* What to work on: A single count is required: the lines of the data below in which the word "that" occurs.

[Page-level text extractions]

========

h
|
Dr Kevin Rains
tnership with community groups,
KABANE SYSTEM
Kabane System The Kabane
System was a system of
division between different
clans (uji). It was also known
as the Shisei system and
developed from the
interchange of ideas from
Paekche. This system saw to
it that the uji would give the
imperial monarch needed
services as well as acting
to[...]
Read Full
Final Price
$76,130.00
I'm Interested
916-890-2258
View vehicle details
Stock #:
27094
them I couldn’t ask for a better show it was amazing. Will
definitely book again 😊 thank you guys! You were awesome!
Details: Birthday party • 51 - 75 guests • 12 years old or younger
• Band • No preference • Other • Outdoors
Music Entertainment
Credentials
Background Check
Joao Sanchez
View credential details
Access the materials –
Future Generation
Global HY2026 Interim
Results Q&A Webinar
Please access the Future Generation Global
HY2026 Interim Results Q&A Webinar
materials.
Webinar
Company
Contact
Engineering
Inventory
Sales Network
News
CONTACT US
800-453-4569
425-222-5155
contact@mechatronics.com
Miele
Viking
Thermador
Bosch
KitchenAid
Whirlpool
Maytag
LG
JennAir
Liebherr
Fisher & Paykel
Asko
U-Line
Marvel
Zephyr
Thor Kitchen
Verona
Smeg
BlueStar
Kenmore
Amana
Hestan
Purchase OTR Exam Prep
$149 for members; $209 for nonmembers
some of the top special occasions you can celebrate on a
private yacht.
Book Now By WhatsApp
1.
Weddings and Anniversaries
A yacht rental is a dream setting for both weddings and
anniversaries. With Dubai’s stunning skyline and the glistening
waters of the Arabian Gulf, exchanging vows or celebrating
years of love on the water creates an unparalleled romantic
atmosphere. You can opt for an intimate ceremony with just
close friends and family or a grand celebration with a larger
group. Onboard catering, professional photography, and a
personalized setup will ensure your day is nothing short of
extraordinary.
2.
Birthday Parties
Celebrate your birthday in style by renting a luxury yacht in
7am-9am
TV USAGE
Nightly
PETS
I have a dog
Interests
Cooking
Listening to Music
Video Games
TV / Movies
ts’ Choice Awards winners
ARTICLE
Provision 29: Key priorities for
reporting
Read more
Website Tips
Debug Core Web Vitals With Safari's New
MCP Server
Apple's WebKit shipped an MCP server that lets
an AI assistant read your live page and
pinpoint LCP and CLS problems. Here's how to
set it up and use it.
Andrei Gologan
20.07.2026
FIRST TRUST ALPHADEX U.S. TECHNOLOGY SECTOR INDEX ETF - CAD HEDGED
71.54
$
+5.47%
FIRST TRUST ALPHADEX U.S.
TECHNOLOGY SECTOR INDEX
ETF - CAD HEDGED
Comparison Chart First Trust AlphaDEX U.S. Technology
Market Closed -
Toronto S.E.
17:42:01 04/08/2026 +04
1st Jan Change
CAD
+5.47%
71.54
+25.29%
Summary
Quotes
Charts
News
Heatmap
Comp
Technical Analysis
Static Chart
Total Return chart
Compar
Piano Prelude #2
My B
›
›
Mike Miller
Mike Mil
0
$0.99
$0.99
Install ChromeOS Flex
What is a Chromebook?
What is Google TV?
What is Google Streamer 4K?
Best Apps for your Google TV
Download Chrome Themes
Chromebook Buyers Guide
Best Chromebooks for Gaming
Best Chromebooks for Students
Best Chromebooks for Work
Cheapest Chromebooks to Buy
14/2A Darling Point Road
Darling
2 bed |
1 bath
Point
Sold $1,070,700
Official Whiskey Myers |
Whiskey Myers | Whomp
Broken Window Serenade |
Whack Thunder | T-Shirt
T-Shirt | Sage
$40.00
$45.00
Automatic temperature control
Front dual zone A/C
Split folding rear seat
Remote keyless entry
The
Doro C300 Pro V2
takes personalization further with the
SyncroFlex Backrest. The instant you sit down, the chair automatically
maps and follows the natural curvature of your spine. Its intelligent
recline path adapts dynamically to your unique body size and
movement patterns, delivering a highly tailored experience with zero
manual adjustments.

========

* Solution to this problem: 2